The Museum"s poetic contents vary from one edition to the next. The version here is the ninth edition, and has in fact got much less poetry in it than many of the preceding versions – it actually only includes John Gay"s "Fable of the Hare". Earlier versions had contained poems by Matthew Prior and verse taken from the Grub Street Journal. By the ninth edition, the poetry had been squeezed out by more factual and historical material. There is a question of whether, by the end of the century, the Museum for Young Gentlemen can really be called a poetic miscellany at all.

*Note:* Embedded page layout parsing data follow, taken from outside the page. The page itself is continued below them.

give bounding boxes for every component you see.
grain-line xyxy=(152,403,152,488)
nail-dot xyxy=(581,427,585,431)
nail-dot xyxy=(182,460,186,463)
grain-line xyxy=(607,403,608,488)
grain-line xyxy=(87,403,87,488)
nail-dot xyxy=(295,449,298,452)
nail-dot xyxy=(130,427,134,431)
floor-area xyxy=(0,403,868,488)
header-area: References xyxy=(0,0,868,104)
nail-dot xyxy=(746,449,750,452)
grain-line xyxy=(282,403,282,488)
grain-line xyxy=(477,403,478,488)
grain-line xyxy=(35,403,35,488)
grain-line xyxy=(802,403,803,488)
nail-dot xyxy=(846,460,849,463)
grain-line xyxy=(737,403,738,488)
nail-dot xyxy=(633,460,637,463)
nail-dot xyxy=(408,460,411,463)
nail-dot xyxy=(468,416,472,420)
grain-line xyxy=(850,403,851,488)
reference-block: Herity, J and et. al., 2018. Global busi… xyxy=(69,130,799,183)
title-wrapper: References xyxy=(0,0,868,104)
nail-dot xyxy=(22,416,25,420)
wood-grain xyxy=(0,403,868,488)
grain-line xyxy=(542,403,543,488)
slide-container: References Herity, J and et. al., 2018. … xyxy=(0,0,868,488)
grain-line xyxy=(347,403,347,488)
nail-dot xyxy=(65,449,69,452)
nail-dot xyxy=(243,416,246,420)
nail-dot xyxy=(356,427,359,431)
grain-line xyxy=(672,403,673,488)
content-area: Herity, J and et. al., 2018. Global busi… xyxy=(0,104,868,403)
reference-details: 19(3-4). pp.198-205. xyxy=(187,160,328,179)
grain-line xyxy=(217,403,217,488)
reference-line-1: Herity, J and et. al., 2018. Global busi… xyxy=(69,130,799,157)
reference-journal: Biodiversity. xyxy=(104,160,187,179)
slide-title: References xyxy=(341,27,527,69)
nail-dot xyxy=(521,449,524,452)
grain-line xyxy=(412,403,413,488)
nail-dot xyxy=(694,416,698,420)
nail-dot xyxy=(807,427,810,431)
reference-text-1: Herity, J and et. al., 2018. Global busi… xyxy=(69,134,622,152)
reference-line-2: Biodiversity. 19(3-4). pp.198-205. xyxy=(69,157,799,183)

It seems to fit more comfortably into the growing market for encyclopedias, a genre of relatively recent date. Ephraim Chambers Cyclopaedia: or, An Universal Dictionary of Arts and Sciences (1728) was one of the first general encyclopaedias to be produced in England, and was a precursor of the celebrated and influential Encyclopédie of Denis Diderot and Jean le Rond d'Alembert. Like these encyclopedias, the Museum is presented as no less than a complete system of learning: and the rewards of reading it are proclaimed in grandiose terms:
"he who applies his Heart to Wisdom, does, at the same Time, take the most proper Method for gaining long Life, Riches and Reputation, which are very often not only the Reward, but the Effects of Wisdom."